Je n’étais jamais venu dans ce village de Roya, si loin de
la vallée du même nom. C’était pour moi le départ du mythique Mont Mounier que
chaque année je me fixe comme objectif sans concrétiser. On ne pouvait pas rêver
meilleur point de départ que cet enchantement de village ensoleillé, aux granges
robustes, beaucoup moins chic que Saint Dalmas le Selvage. La balade d’une
demie-heure vers le Pas de Roya, fut un enchantement, le long de la rivière
dont le nom m’échappe, laune, pont naturel, prairie, et une montée vers le col
de Pal à donner envie de partir sans manger.
Mais j’avais vu le gîte dans la vieille école, qui déjà, sur
internet, m’avait fait rêver. Il était tard et je n’avais pas envie de me
contenter de mon paquet de gaufres au miel, même bio. Sur le chemin du retour,
je m’imaginai très bientôt dormir là pour franchir ma mythique montagne. J’imaginai
donner l’adresse à mon amie qui chercher un petit abri avec laune proche.
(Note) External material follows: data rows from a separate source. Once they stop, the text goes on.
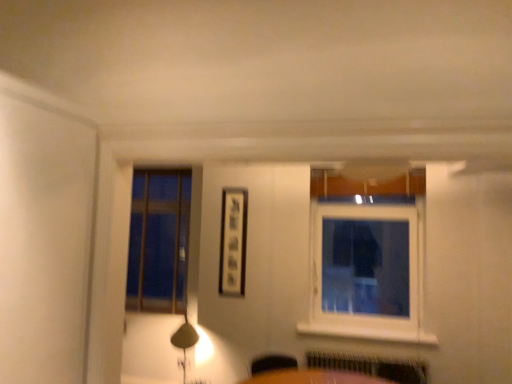 Question: In terms of width, does white plastic window at upper right look wider or thinner when compared to matte black picture frame at center?

Choices:
 (A) thin
 (B) wide

Answer: (B)

Question: Is point (413, 317) closer or farther from the camera than point (222, 236)?

Choices:
 (A) farther
 (B) closer

Answer: (B)

Question: Which object is the farthest from the metallic silver radiator at lower center?

Choices:
 (A) white painted wood at lower center
 (B) matte black picture frame at center
 (C) white plastic window at upper right
 (D) matte gold table lamp at lower left

Answer: (D)

Question: Estimate the real-world distances between objects in this image. Which object is farther from the white painted wood at lower center?

Choices:
 (A) metallic silver radiator at lower center
 (B) matte gold table lamp at lower left
 (C) matte black picture frame at center
 (D) white plastic window at upper right

Answer: (B) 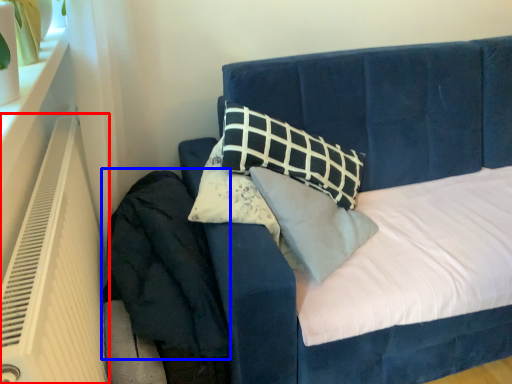 Question: Which of the following is the closest to the observer, heater (highlighted by a red box) or velvet (highlighted by a blue box)?

Choices:
 (A) heater
 (B) velvet

Answer: (A)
Une
vraie Perrette.
A l’arrivée au village, il était bien un peu tard, deux
heures moins le quart. Des parents avec un jeune enfant se dirigeaient vers la
table, évoquant un grand père qui allait tout manger, ce qui me donna de l’espoir.
L’assiette du randonneur, 12 €, me
laissait présager quelques délices qui allait me faire abandonner mon repas communautaire
habituel …
J’arrive sur la terrasse. La petite famille avait rejoint
les grands parents et s’installaient à table. Je reste debout, hésitante, alors
qu’un autre couple mangeait déjà et que deux randonneurs allemands sirotaient
une bière. Personne ne sort. J’entends dire par la grande tablée que l’hôtesse
étant seule le service serait un peu lent, aussi je décide de m’installer. Pendant
vingt minutes, j’ai assisté au manège : au bout de cinq minutes, l’hôtesse
sort de sa cuisine, solide femme de la cinquantaine. Elle prend grand soin de
cette jolie famille :y a t-il suffisamment d’ombre, on peut apporter un
autre parasol ; au deuxième voyage, elle apporte les sets et commande les
boissons. Elle retourne dans sa cuisine, on entend des bruits de vaisselle, les
enfants s’impatientent. Elle ressort avec un grand plateau de bières fraîches
et de sirop. Dans un nouveau voyage, elle saisit la commande, menu pour les
grands et assiettes de charcuterie pour les petits. Sera-ce trop ? Non,
elle rajoutera les frites. Elle rentre. Il était deux heures, un quart d’heure
s’était écoulé depuis que je m’étais assise. Des bruits de cuisine. J’ai décidé
d’attendre cinq minutes, montre en main. Rien. Il ne s’est rien passé. Personne
n’est ressorti ensuite. Pendant près de vingt-cinq minutes, j’ai attendu sur
une terrasse sans que l’hôtesse m’adresse une seule attention, un seul regard,
un seul signe.
Alors, je n’ai pas attendu la cuisson des frites de mes
voisins. Je suis partie, sans rien dire. Je ne sais pas si dans ce cul de sac
du bout du monde on ne sert que les familles que l’on connaît. Je ne sais pas
non plus si ce l’on ne mange que sur réservation. Je ne sais pas si l’on ne
prend plus les commandes après 14h. Je ne sais pas si l’on ne sert pas de
boisson, même les bières bio des Hautes Alpes mentionnées sur l’ardoise. Je ne
sais pas si l’on ne sert pas les asiatiques, quoique mon compagnon lui faisait
dos et comme elle ne m’a même pas regardé une seule fois, ç’aurait pu être tout
aussi bien un extra-terrestre. Affamée, fatiguée, je n’ai pas eu le courage de
demander une explication, une attention, celle que le client peut s’attendre à
avoir de son hôte. Peut-être était-elle surbookée pour huit couverts à midi. Je
ne le saurai jamais. Pour atteindre ma montagne mythique, très bientôt j’espère,
je dormirai à Isola.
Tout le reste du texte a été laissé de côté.